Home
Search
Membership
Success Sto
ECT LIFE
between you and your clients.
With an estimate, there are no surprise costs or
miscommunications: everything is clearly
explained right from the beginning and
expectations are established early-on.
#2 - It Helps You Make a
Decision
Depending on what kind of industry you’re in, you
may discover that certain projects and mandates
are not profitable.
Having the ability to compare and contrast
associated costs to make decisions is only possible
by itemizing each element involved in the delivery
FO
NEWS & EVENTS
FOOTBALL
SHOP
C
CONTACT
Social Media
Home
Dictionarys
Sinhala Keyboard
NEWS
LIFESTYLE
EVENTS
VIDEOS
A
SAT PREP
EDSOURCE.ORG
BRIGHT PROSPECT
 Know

◆ ◆ ◆ ◆

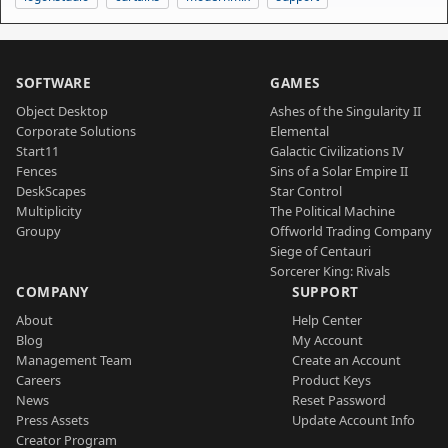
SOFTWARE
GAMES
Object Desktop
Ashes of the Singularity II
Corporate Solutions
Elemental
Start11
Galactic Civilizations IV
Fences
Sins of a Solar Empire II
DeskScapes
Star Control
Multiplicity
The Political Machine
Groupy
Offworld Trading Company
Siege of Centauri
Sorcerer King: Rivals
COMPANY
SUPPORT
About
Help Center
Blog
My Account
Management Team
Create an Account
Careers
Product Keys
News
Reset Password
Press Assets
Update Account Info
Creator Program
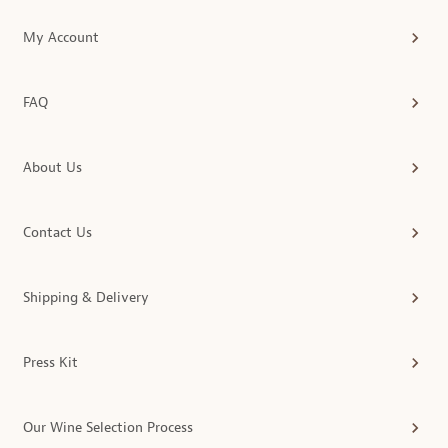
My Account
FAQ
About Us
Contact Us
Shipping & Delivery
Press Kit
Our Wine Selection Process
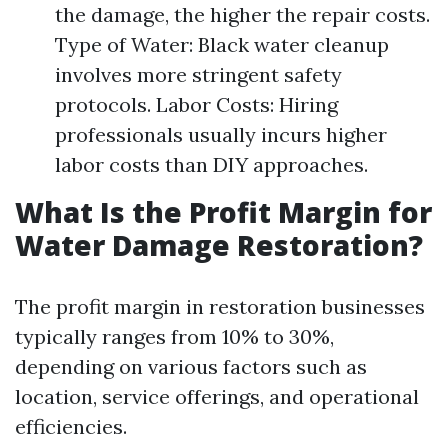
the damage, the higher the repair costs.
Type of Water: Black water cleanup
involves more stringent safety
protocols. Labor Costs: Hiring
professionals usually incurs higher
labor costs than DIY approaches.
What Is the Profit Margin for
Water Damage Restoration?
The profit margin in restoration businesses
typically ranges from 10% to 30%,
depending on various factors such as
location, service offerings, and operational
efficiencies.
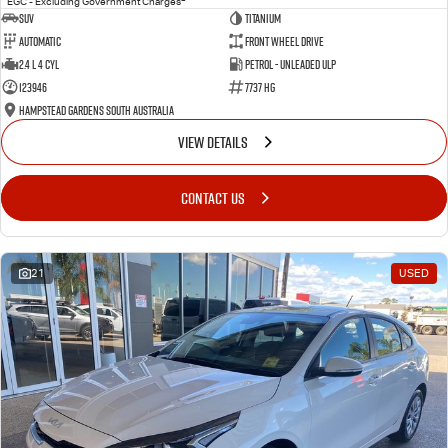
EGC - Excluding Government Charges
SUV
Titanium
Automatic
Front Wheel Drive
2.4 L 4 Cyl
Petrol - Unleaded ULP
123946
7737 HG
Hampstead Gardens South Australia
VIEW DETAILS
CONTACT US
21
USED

◆ ◆ ◆ ◆

YOUR GOAL:
Filter the records for the string "Account" and copy every line that holds it.

RESPONSE BELOW:
My Account
Create an Account
Update Account Info
My Account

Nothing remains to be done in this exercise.